The M6 is the most distinctive appearing of the 3, and indeed may be the most distinctive appearing flashlight, period. There is no doubt that it is something special from the first time you see it, with it’s grooves and ridges and serrations. This is a SERIOUS light, and lest anyone forget it, the M6 itself screams out its seriousness. This light is the most weaponlike flashlight ever built, to my mind, while the new scalloped bezel version even intensifies that belief.

All three lights feature high output lamp assemblies or lamps. While the average 3D flashlight puts out less than 30 lumens, these lights all pump out upwards of 150, easily 5 times the output of stock 3D sized lights. 

The MagCharger features a rounded tip lamp that appears to all in the know to be manufactured by WelchAllyn. The lamp, running at 6 volts on five 1/2D NiCad cells and updated a few years ago, produces 40,000 peak beam candlepower, according to Maglite. The bulb is believed to produce approximately 175-225 lumens. The beam is whiter than most stock beams, and obviously much brighter as well, due to the Halogen/Xenon construction. The reflector is smooth, spun stainless steel, polished to a mirror finish. It resides in a high temperature plastic enclosure which is cammed, allowing focusing with a simple ¼ twist of the head. This feature is patented and jealously guarded by Maglite. The light is 12.6 inches (320 mm) long 1.56 inches in diameter ( 39.67mm) and weighs 32 ounces (907 grams). The largest bezel diameter is 2.31 inches (58.72mm). Runtime is quoted at 2 hours, but realistically is closer to 70-85 minutes before significant dimming is noted. The pack will improve somewhat with use, so run time will go up slightly from that found on the first run.

The Tigerlight comes with a bulb believed to be produced by Carley lamps, which is thought to produce about 250-275 lumens at 7.2 volts running on six 4/5A NiMH cells, and is potted in a smooth spun aluminum highly polished reflector by Carley. Theoretically, this allows the filament to be placed at the ideal spot in the reflector for the least artifact.

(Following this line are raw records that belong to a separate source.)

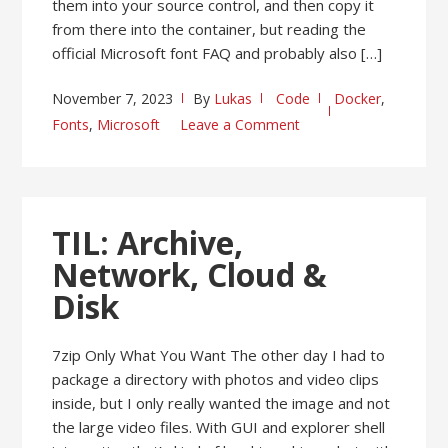
them into your source control, and then copy it
from there into the container, but reading the
official Microsoft font FAQ and probably also […]
November 7, 2023
By
Lukas
Code
Docker
,
Fonts
,
Microsoft
Leave a Comment
TIL: Archive,
Network, Cloud &
Disk
7zip Only What You Want The other day I had to
package a directory with photos and video clips
inside, but I only really wanted the image and not
the large video files. With GUI and explorer shell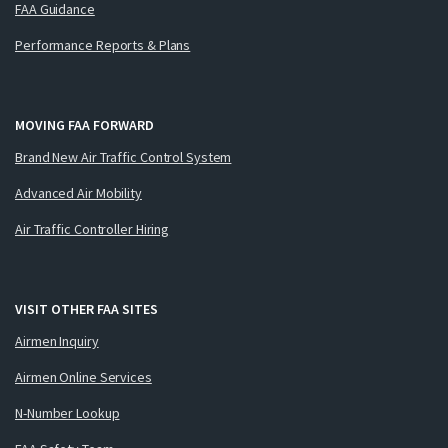
FAA Guidance
Performance Reports & Plans
MOVING FAA FORWARD
Brand New Air Traffic Control System
Advanced Air Mobility
Air Traffic Controller Hiring
VISIT OTHER FAA SITES
Airmen Inquiry
Airmen Online Services
N-Number Lookup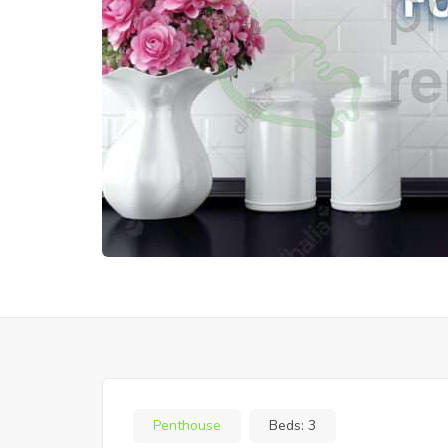
Penthouse
Beds:
3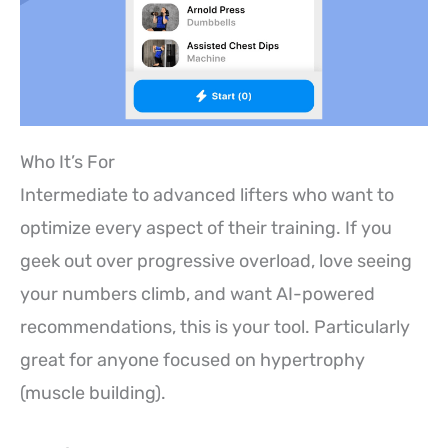
Who It’s For
Intermediate to advanced lifters who want to
optimize every aspect of their training. If you
geek out over progressive overload, love seeing
your numbers climb, and want AI-powered
recommendations, this is your tool. Particularly
great for anyone focused on hypertrophy
(muscle building).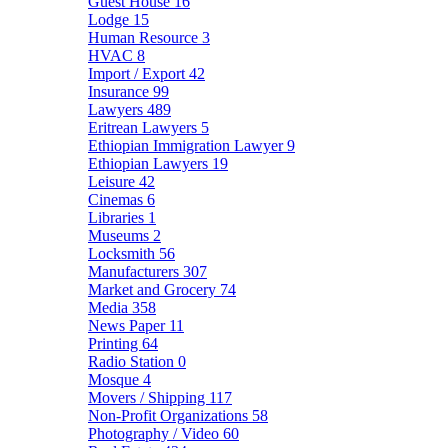
Guest House
16
Lodge
15
Human Resource
3
HVAC
8
Import / Export
42
Insurance
99
Lawyers
489
Eritrean Lawyers
5
Ethiopian Immigration Lawyer
9
Ethiopian Lawyers
19
Leisure
42
Cinemas
6
Libraries
1
Museums
2
Locksmith
56
Manufacturers
307
Market and Grocery
74
Media
358
News Paper
11
Printing
64
Radio Station
0
Mosque
4
Movers / Shipping
117
Non-Profit Organizations
58
Photography / Video
60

Theory, especially in mass production, plays little part in actuality, and the quality of the assemblies varies widely. For this comparison, I used the best of my two assemblies. The initial version, which had no lip on the reflector, while focused in a roughly circular pattern, left much to be desired, and the Generation II version is much preferred and is the version used for this review. Later versions are supposed to be patterned after the Generation II lamp assembly. The light is 8 inches in length (203.2 mm) and weighs 21 ounces. It is 1.71 inches (43.4mm) in diameter, and 2.4 inches (61 mm) in diameter at the bezel. Run time is quoted at 1.1 hours, but in reality, is more like 45-50 minutes before significant dimming is noted. Like most NiMH cells, the cells in the TL will improve somewhat from new until they reach a maximum undimmed runtime of around 50 minutes or so.

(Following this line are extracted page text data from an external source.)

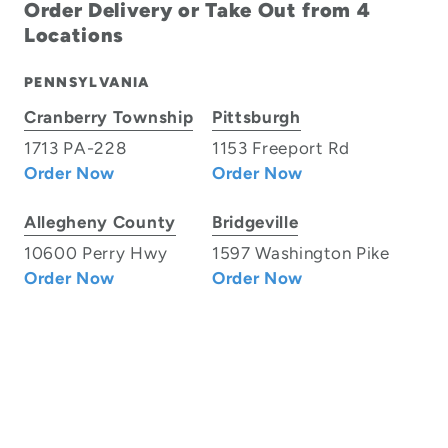
Order Delivery or Take Out from 4
Locations
PENNSYLVANIA
Cranberry Township
Pittsburgh
1713 PA-228
1153 Freeport Rd
Order Now
Order Now
Allegheny County
Bridgeville
10600 Perry Hwy
1597 Washington Pike
Order Now
Order Now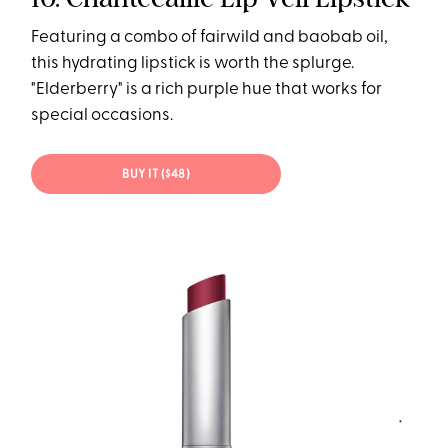
Featuring a combo of fairwild and baobab oil,
this hydrating lipstick is worth the splurge.
"Elderberry" is a rich purple hue that works for
special occasions.
BUY IT ($48)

The M6, alone among the three, comes with 2 stock bulb options, both of which use the same shock isolated reflector. The MN20 produces 250 lamp lumens and the MN21 500 lamp lumens. Both bulbs run on 9 volts produced by a unique double stack of 123A lithium primary cells in a carrier. The stock reflector is heavily orange peeled and shock isolated with a dense, closed cell, foam. As with most Surefires, this produces a very dense hot spot, which is larger than the hotspots produced at focus by either of the other lights. Surefire, however, has mastered the art of filament placement, even with lights that feature fixed reflectors and replaceable bulbs, and the pattern produced when a new bulb is introduced is consistent from bulb to bulb, with only very minor variations. The light is 7.75 inches (197 mm) long, 1.75 inches (44.5mm) in diameter weighs 15.4 ounces, and is 2.5 inches (63.5 mm) at the bezel. Run time is quoted at 60 minutes with the 250 lumen lamp, though the lamp will dim and yellow before that point.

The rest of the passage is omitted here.